I was charmed by Angus’s quick temper, even with the biting. It was a sort of “Moe and Larry or Curly” situation. I “got” his shtick, and respected his adherence to it. Angus was funny in his own special way. I mean, after all, I had dubbed him “Angus”, a name that evokes raucous rock stars with the same first three letters as “angry”. I cast him in a specific role, and he filled it admirably. If one could imagine the hamsters in my life as famous comedians, Angus would be Bill Hicks.

Despite his brief stay, Angus left a mark, deeper than the bites. He bit deep into my heart and broke it with his passing. His last days were not ideal; he’d fallen ill in the past months, and his most recent bite-induced launch was a bad one. He worried off the fuzz on his belly, revealing reddish, irritated flesh. I cradled him in my palm as he struggled, soothing him, and later that day he was gone.

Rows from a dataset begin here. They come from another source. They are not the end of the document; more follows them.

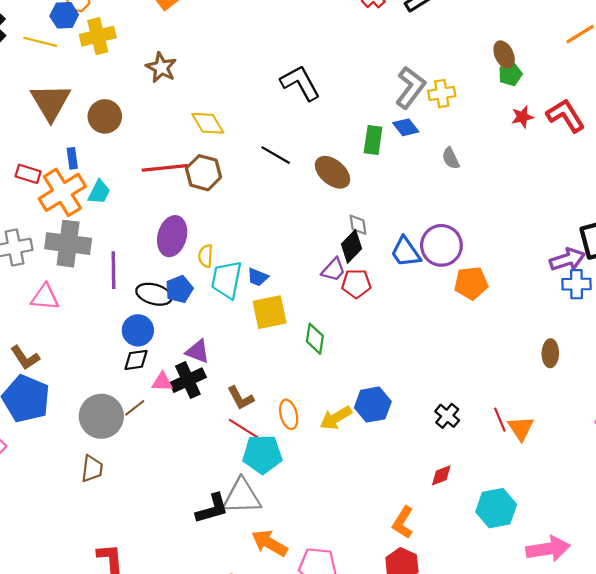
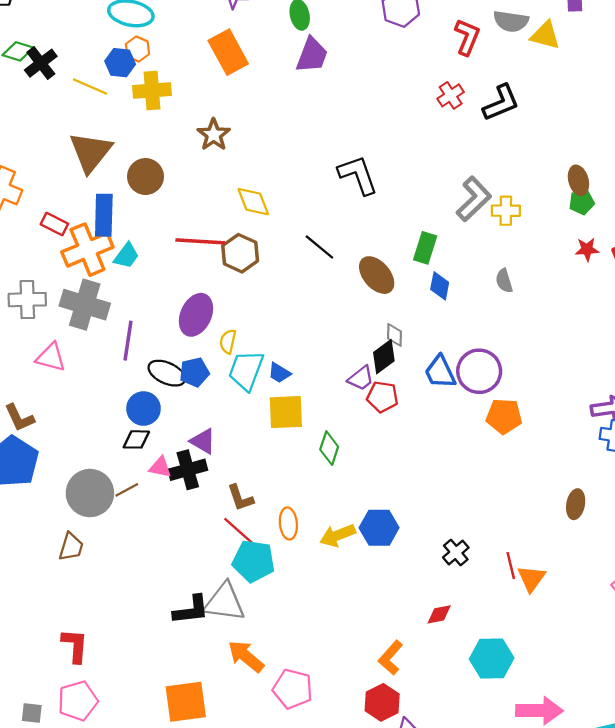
blue diamond: (406, 127) -> (440, 286), moved, turned 40
blue rectangle: (72, 158) -> (104, 215), size x1.8

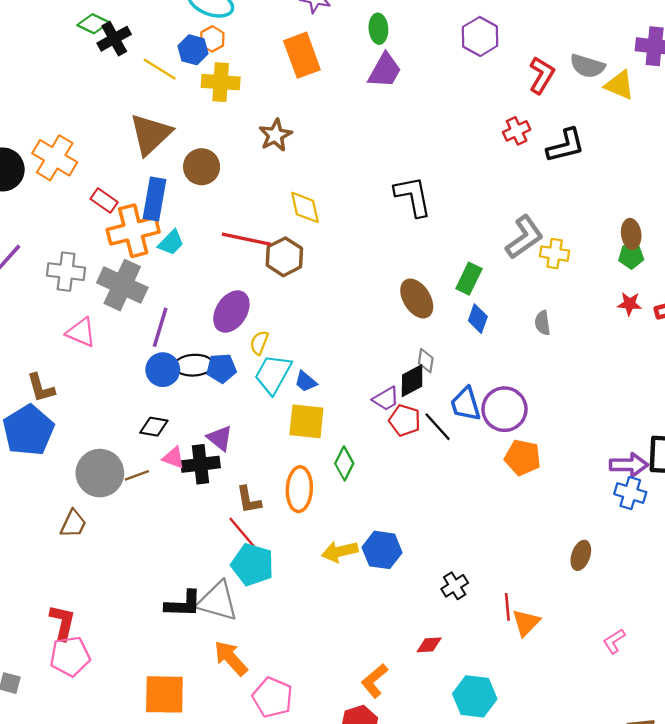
black line: (319, 247) -> (438, 427), moved
black ellipse: (167, 373) -> (194, 365), turned -36
blue circle: (143, 409) -> (163, 370), moved
orange ellipse: (288, 523) -> (299, 489), moved, size x1.4
pink pentagon: (78, 701) -> (70, 656), moved

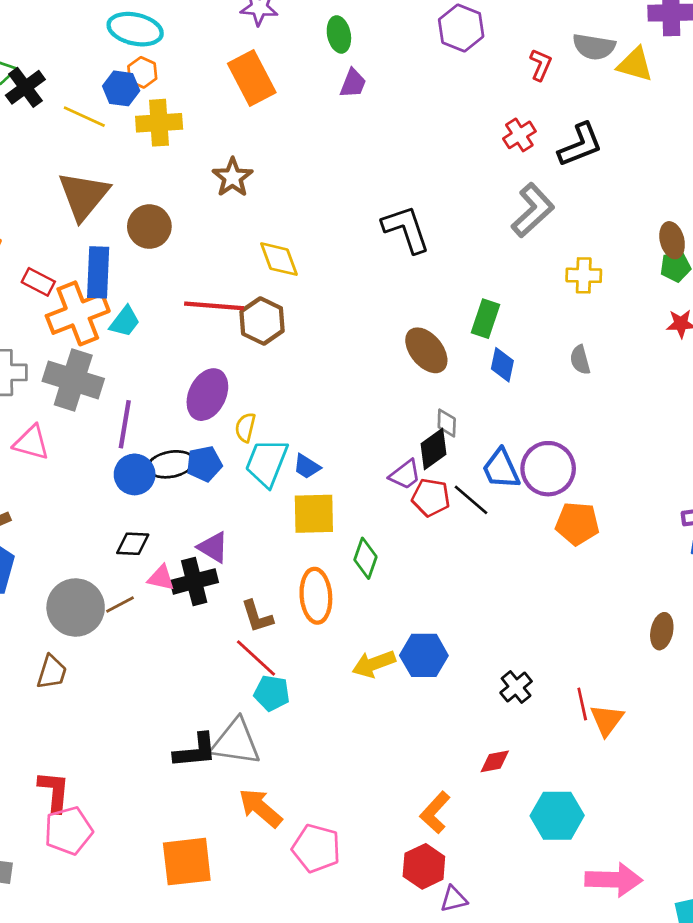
purple trapezoid: (385, 71) -> (353, 83), size x0.7
red L-shape: (542, 75) -> (541, 65), size x0.7
gray L-shape: (524, 237) -> (533, 210), moved
cyan pentagon: (252, 565) -> (272, 693), size x0.7

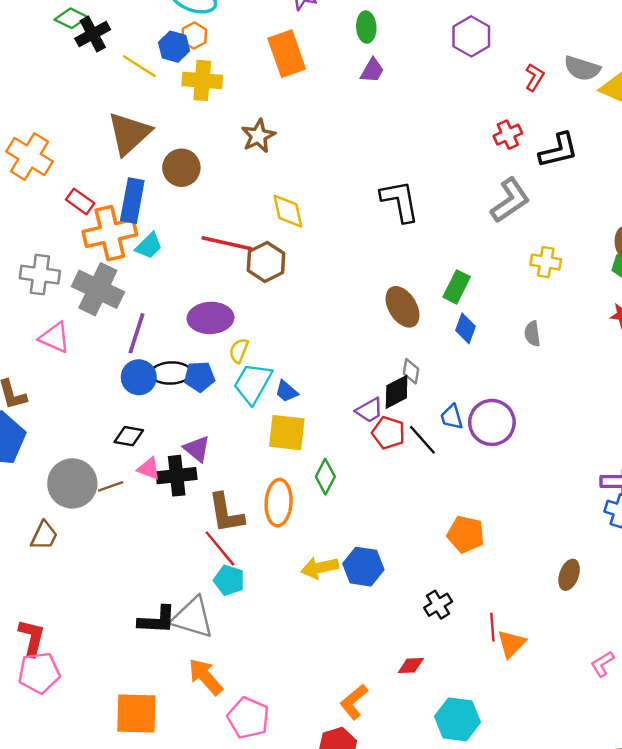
purple ellipse: (207, 395) -> (211, 318), turned 54
blue trapezoid: (501, 469) -> (452, 417), size x0.7
orange pentagon: (577, 524) -> (466, 534), moved
brown L-shape: (257, 616) -> (226, 513), size x1.4

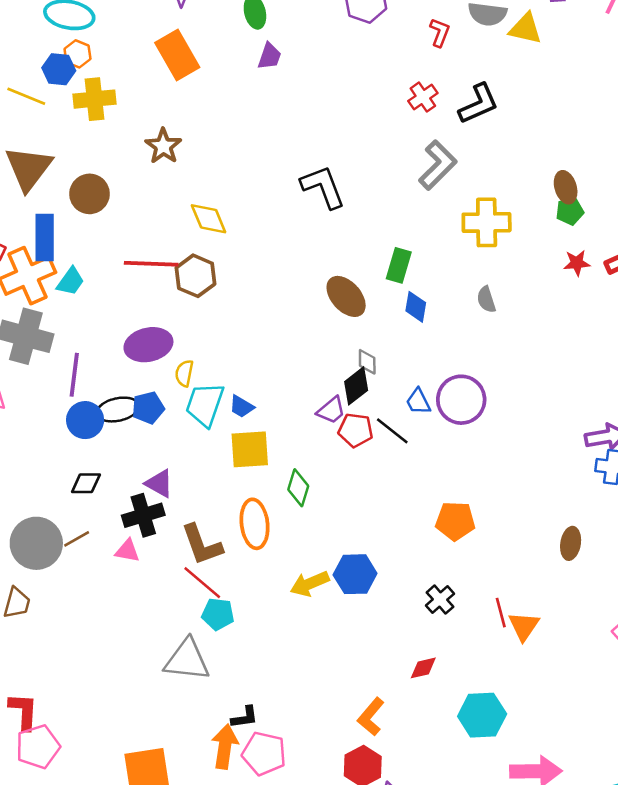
yellow cross: (546, 262) -> (487, 222), size x1.5
pink triangle: (149, 469) -> (127, 551), moved
black L-shape: (157, 620) -> (245, 717), moved, size x0.7
orange arrow: (206, 677) -> (225, 747), moved, turned 60

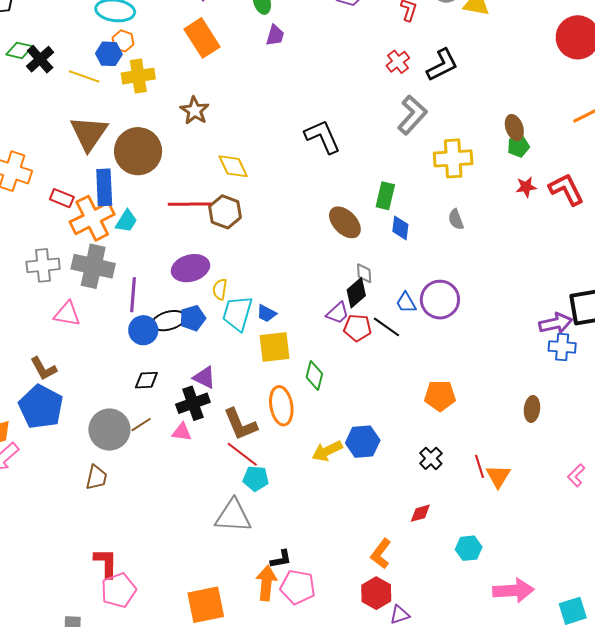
brown circle: (90, 194) -> (138, 151), size x1.5
cyan hexagon: (482, 715) -> (469, 548), size x0.7

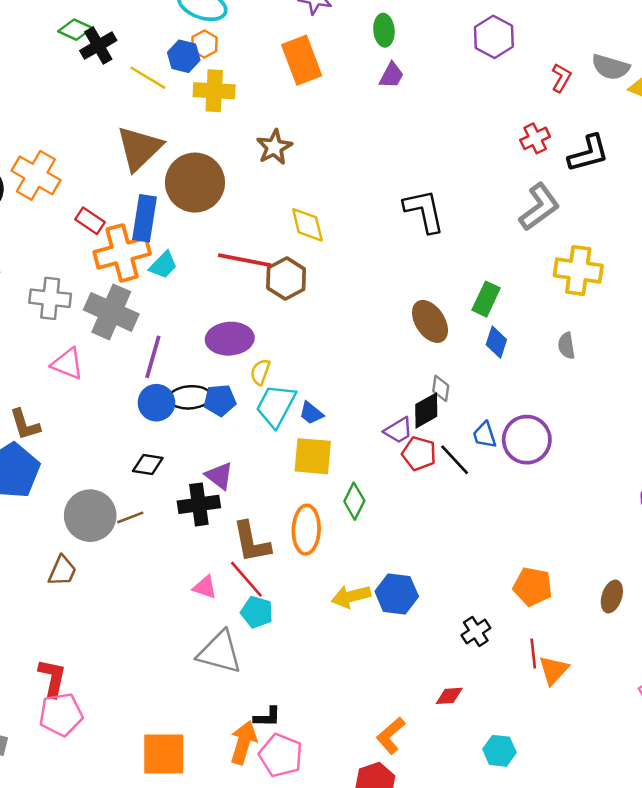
orange pentagon: (440, 396) -> (533, 587), moved
pink triangle: (182, 432) -> (205, 587), moved

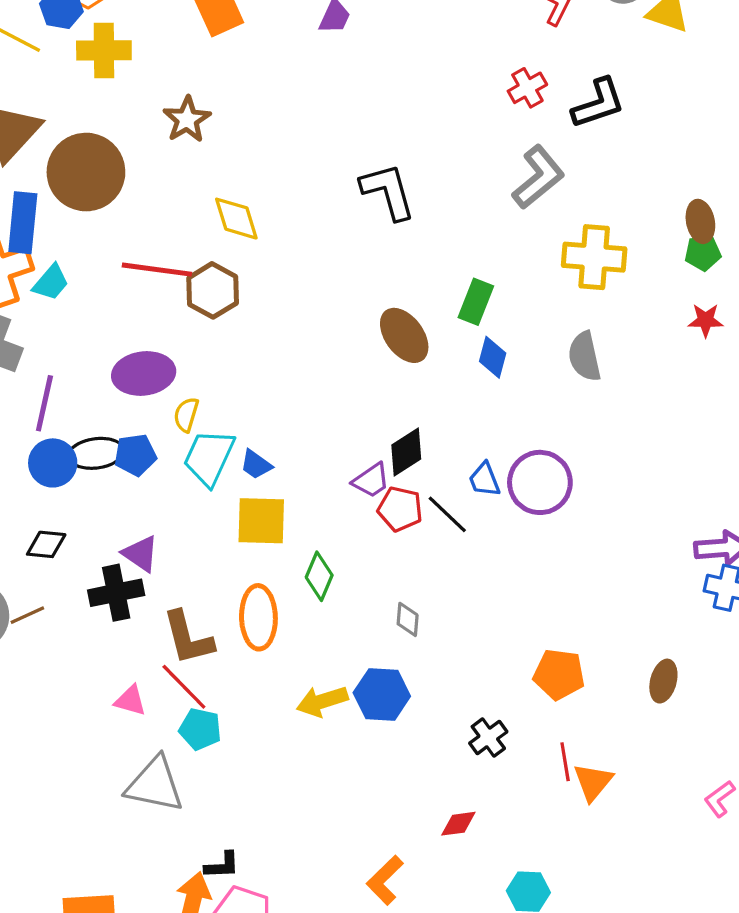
gray semicircle: (566, 346) -> (585, 356), size x1.4
gray diamond: (441, 388) -> (408, 619), moved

I spent the following weekend in an emotional knot. I couldn’t believe that Angus had departed so suddenly. To make matters worse, I had allowed my prescription medication to lapse, and I was confused and erratic. While in town for a refill, I spotted a baby bird fallen from a nest onto pavement. All at once I felt the overwhelming cruelty of life and the universe, like an avalanche of boulders, combined with the intense futility of not knowing how to help this tiny suffering creature. My mind reeling and undermedicated, I stumbled towards the crosswalk, debating whether to head home or hurl my body into the path of a speeding SUV.

Minutes later I composed myself, and returned to where the baby bird had fallen to take a picture. This way, I could share it, with the location attached, and maybe someone who could legitimately help would see it and save this doomed squeaker. I steeled myself for the possibility that the tiny bird was already dead.

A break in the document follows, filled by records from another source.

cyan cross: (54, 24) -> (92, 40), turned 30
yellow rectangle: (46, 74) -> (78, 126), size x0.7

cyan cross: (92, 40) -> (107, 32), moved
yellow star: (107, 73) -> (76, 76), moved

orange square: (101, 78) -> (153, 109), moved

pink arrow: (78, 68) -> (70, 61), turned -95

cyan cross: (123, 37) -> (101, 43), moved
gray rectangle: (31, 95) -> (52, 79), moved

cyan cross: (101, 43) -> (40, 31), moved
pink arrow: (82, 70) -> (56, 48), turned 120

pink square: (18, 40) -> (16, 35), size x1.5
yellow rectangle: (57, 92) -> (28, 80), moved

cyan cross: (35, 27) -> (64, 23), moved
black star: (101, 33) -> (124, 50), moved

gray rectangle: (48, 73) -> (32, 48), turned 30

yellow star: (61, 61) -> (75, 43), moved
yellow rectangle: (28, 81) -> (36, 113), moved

Instinctively, I approached the baby bird from a distance and only got close enough to snap the picture. Without realizing it I spoke to the fallen hatchling just as I spoke to Angus, soft and affectionate, and then I quickly left the premises so as not to alarm the adult birds present. My head swimming, I managed to share the picture, convincing myself that I’d done everything I could for the bird. Getting more emotional made no sense.

Later, once my medication kicked in and I could think clearly, I looked at the picture of the bird again. First, I noticed that in the five minutes between the time I found the bird and when I took the photo, it had gone from a squirming, weak little blob to a fuzzy-feathery birdlet, standing under its own power.

Second, I noticed an unmistakable look in the tiny chick’s newly-opened eyes. A look like it might swat me on the shnoz if I got too close. The coloring of the downy new feathers was unmistakable, as was the reddish hue of the spots where skin was visible.

It was Angus.

Safe journeys, Li’l Bitey. You earned your wings.